_WORK TASK:_
Filter the listing for lines containing "цвет".

_SUPPLIED MATERIAL:_
[Start of Attachment]

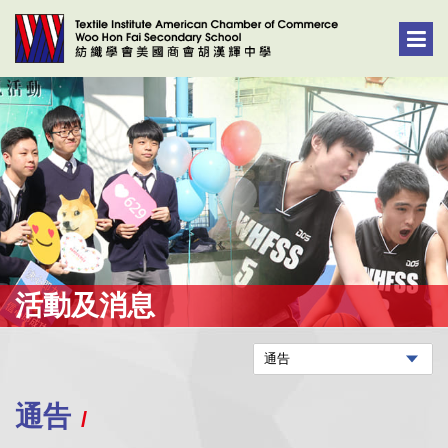
活動及消息
通告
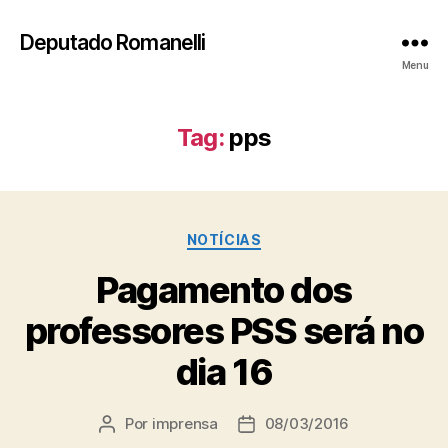
Deputado Romanelli
Menu
Tag:
pps
Categorias
NOTÍCIAS
Pagamento dos
professores PSS será no
dia 16
Por
imprensa
08/03/2016
Autor
Data
do
de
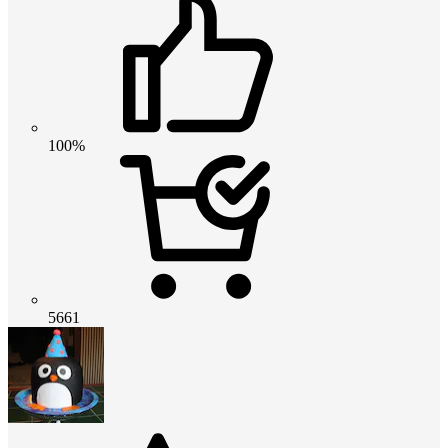
100%
5661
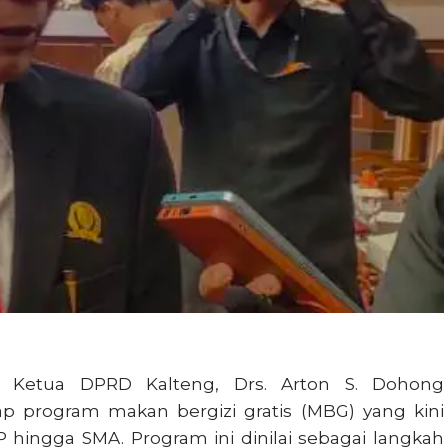
Ketua DPRD Kalteng, Drs. Arton S. Dohong
p program makan bergizi gratis (MBG) yang kini
P hingga SMA. Program ini dinilai sebagai langkah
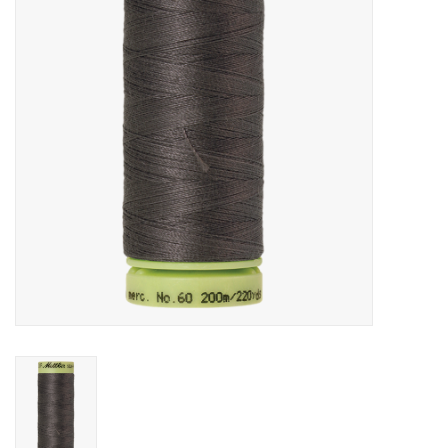
Cadeaubonnen
Nanno Blog
Merken
Beloningen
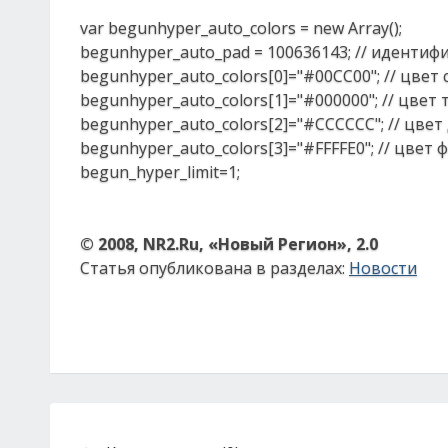
var begunhyper_auto_colors = new Array();
begunhyper_auto_pad = 100636143; // идентиф
begunhyper_auto_colors[0]="#00CC00"; // цвет
begunhyper_auto_colors[1]="#000000"; // цвет
begunhyper_auto_colors[2]="#CCCCCC"; // цве
begunhyper_auto_colors[3]="#FFFFE0"; // цвет
begun_hyper_limit=1;
© 2008, NR2.Ru, «Новый Регион», 2.0
Статья опубликована в разделах:
Новости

[End of Attachment]

_SOLUTION FOR THIS PROBLEM:_
begunhyper_auto_colors[0]="#00CC00"; // цвет
begunhyper_auto_colors[1]="#000000"; // цвет
begunhyper_auto_colors[3]="#FFFFE0"; // цвет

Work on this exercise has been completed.